However, among all surveyed households, less than 15 % had experienced a flood in the 10 years preceding the events that are studied in this paper, with a distinction between the stronger pathways (8 % for 2013 dike breach and 7 % for the 2016 flash flood subsamples) and the low–medium flood pathways (16 % for 2013 river and 17 % for 2016 surface water flood subsamples; see Table 7). Altogether, residents that were affected by flash floods in 2016 were the least experienced with flooding. It is remarkable that the highly significant differences in previously experienced floods between the two events vanish when just the preceding 10 years are taken into account, while the differences within the events, i.e. between the different pathways, remain (Table 7).
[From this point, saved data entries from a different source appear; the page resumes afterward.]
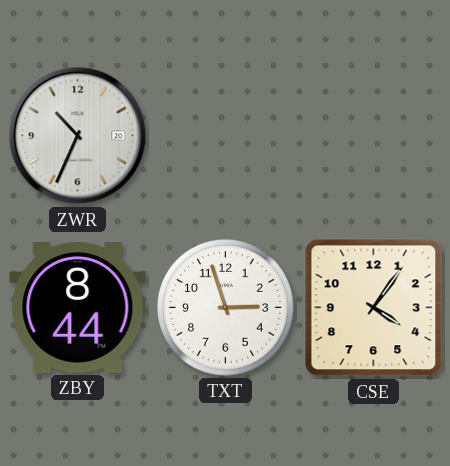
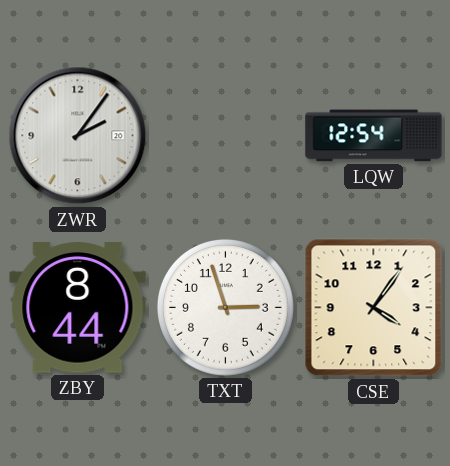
ZWR: 10:34 -> 2:06
LQW: none -> 12:54
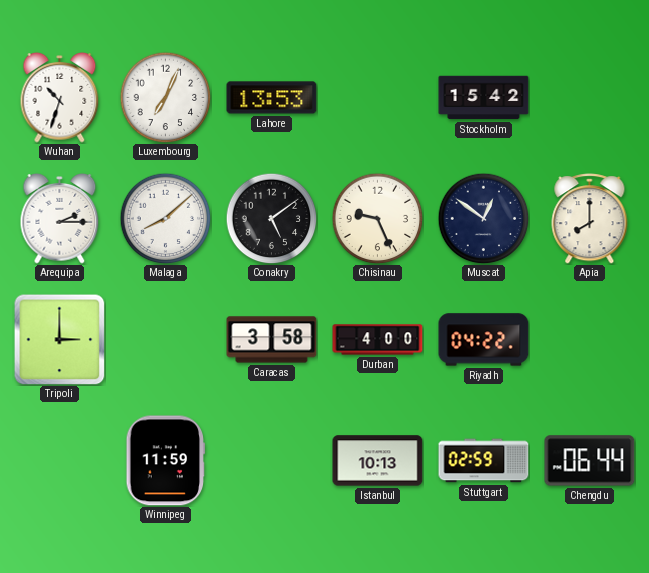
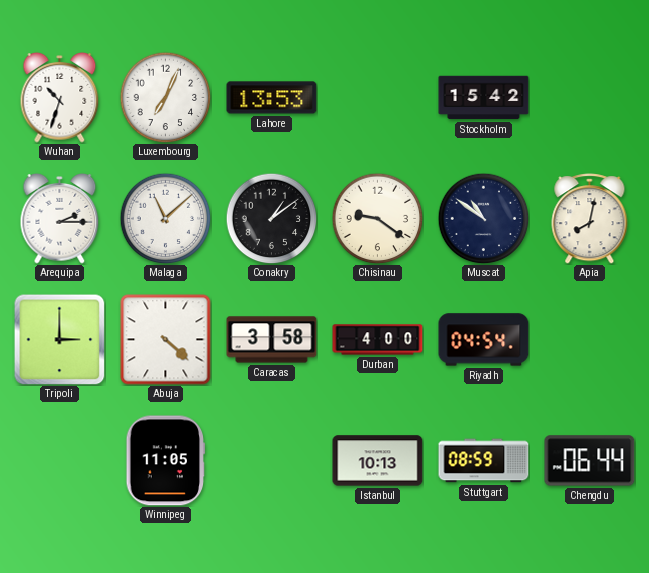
Malaga: 8:08 -> 11:08
Conakry: 5:09 -> 1:09
Chisinau: 9:26 -> 9:21
Muscat: 12:51 -> 10:51
Apia: 8:00 -> 8:02
Abuja: none -> 4:22
Riyadh: 04:22 -> 04:54
Winnipeg: 11:59 -> 11:05
Stuttgart: 02:59 -> 08:59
With regard to various perceptions, it is striking that there are no to just small differences between the events and the pathways with regard to perceived self-efficacy and the perceived responsibility of the government (Table 7). A comparison with other regions and data could reveal whether the reported values could be regarded as representative mean perception or as a kind of benchmark. Particularly, self-efficacy is seen as a key component for adaptive behaviour (Bubeck et al., 2013; Poussin et al., 2014) and tends to be lower with regard to flash floods (Table 7), which might be accompanied by heavy structural damage (Laudan et al., 2017).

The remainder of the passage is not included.